#### [Work instructions]
Skip all pictures. Set down only the lines starting at the line containing "корпоративный праздник" and running to the end of the listing.

#### [Task input]

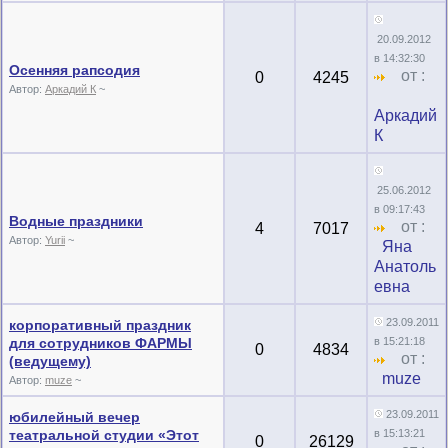
20.09.2012
в 14:32:30
Осенняя рапсодия
от :
0
4245
Автор:
Аркадий К
~
Аркадий
К
25.06.2012
в 09:17:43
Водные праздники
от :
4
7017
Автор:
Yurii
~
Яна
Анатоль
евна
23.09.2011
корпоративный праздник
для сотрудников ФАРМЫ
в 15:21:18
0
4834
от :
(ведущему)
muze
Автор:
muze
~
23.09.2011
юбилейный вечер
театральной студии «Этот
в 15:13:21
0
26129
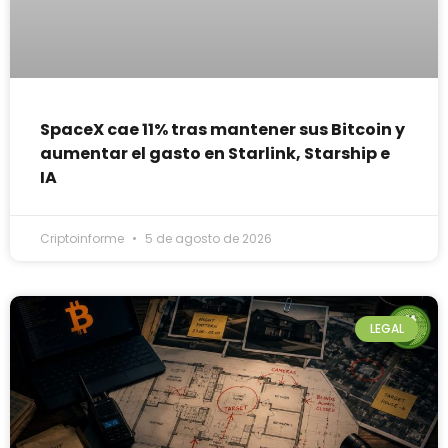
SpaceX cae 11% tras mantener sus Bitcoin y
aumentar el gasto en Starlink, Starship e
IA
Criptoinforme
5 de agosto de 2026
LEGAL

#### [Response area]
корпоративный праздник
для сотрудников ФАРМЫ
в 15:21:18
0
4834
от :
(ведущему)
muze
Автор:
muze
~
23.09.2011
юбилейный вечер
театральной студии «Этот
в 15:13:21
0
26129
SpaceX cae 11% tras mantener sus Bitcoin y
aumentar el gasto en Starlink, Starship e
IA
Criptoinforme
5 de agosto de 2026
LEGAL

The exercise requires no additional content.